About sunna, mandub, mubah, makruh, haram and everything forbidden

Types of human act

c2.1 (N:) The obligatory (fard) is that which the Lawgiver strictly requires be done, Someone who performs an obligatory act out of obedience to Allah is rewarded, while a person who refrains from it without excuse deserves to be punished.

(A: In the Shafi'i school there is no difference between obligatory (fard) and requisite (wajib) except in the pilgrimage, where nonperformance of a requisite does not invalidate the pilgrimage, but necessitates an expiation by slaughtering. For any conditions necessary for its validity and all of its integrals (rukn, pl. arkan) are obligatory, since it is unlawful to intentionally perform an invalid act of worship.)

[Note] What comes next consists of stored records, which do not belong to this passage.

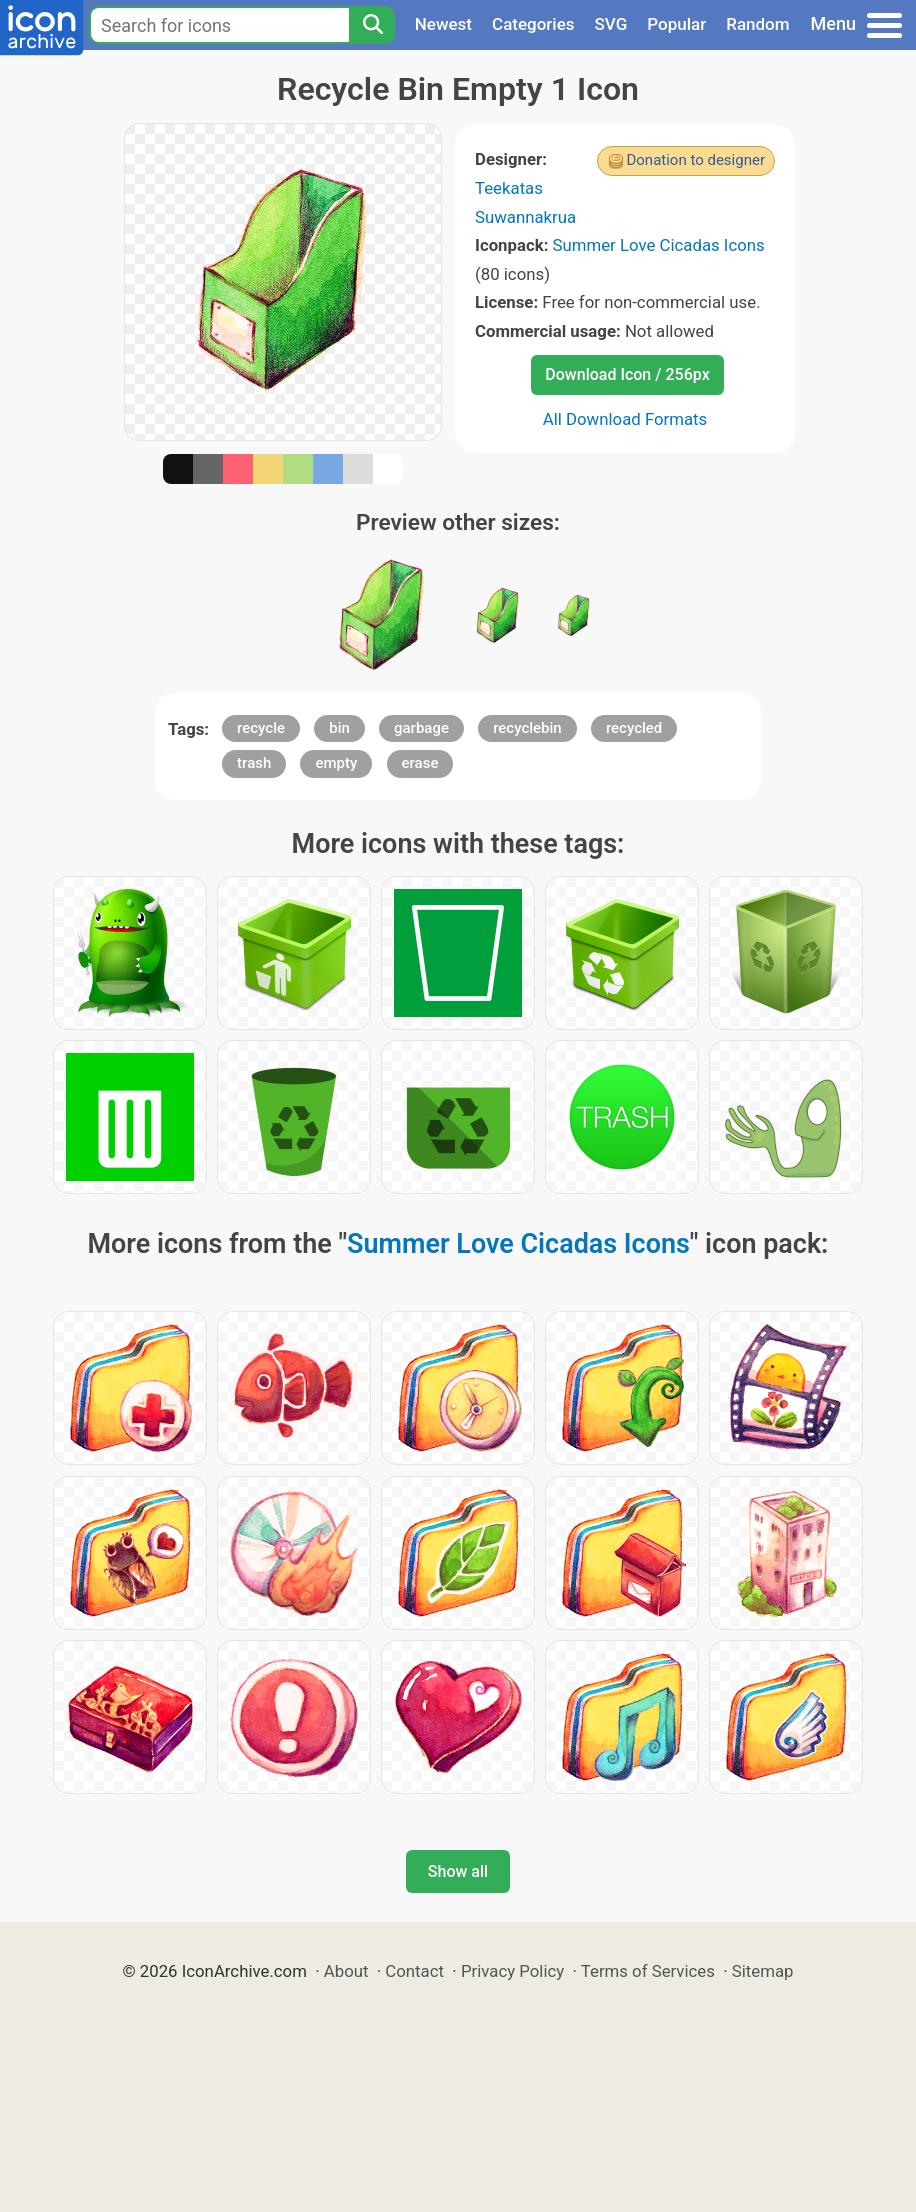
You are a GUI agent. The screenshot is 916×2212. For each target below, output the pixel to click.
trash (254, 763)
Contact (414, 1971)
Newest (443, 24)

c2.2 The sunna (n: or recommended (mandub)) is that which the Lawgiver asks be done, but does not strictly require it. Someone who performs it out of obedience to Allah is rewarded, though someone who refrains from it is not punished.

c2.3 The permissible (mubah) is what the Lawgiver has neither requested nor prohibited, so the person who does it is not rewarded or punished. Rather, doing or not doing it are equal, though if a person does it to enable him to perform an act of obedience to Allah, or refrains from it for that reason, than he is rewarded for it. And if he does such an act to enable him to perform an act of disobedience, he is sinning.

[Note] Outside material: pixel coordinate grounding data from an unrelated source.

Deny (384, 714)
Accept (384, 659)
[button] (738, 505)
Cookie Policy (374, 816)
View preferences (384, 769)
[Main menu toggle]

c2.4 The offensive (makruh) is that which the Lawgiver has interdicted but not strictly forbidden. A person who refrains from such an act out of obedience to Allah is rewarded, while the person who commits it does not deserve to be punished.

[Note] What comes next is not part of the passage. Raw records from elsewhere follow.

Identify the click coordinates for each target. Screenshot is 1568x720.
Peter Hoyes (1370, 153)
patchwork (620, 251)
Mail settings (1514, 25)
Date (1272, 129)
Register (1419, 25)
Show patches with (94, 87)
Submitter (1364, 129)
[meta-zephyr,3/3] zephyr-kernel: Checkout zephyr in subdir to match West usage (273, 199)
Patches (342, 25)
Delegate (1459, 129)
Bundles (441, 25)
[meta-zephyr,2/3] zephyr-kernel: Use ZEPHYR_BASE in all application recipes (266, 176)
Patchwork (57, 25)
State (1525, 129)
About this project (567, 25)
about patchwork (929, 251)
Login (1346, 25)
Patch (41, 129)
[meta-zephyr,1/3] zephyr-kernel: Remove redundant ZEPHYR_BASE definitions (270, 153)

c2.5 The unlawful (haram) is what the Lawgiver strictly forbids. Someone who commits an unlawful act deserves punishment, while one who refrains from it out of obedience to the command of Allah is rewarded. (n: Scholars distinguish between three levels of the unlawful:

(1) minor sins (saghira, pl. sagha'ir), which may be forgiven from prayer to prayer, from one Friday prayer (jumu'a) to another, and so forth, as in mentioned in hadith;

(2) enormities (kabira, pl. kaba'ir), those which appear by name in the Koran or hadith as the subject of an explicit threat, prescribed legal penalty, or curse, as listed below at book p;

(3) and unbelief (kufr), sins which put one beyond the pale of Islam (as discussed at o8.7) and necessitate stating the Testification of Faith (Shahada) to reenter it.

Repentance (def: p77) is obligatory for all three (al-Zawajir 'an iqtiraf al-kaba'ir (y49), 1.5-9).)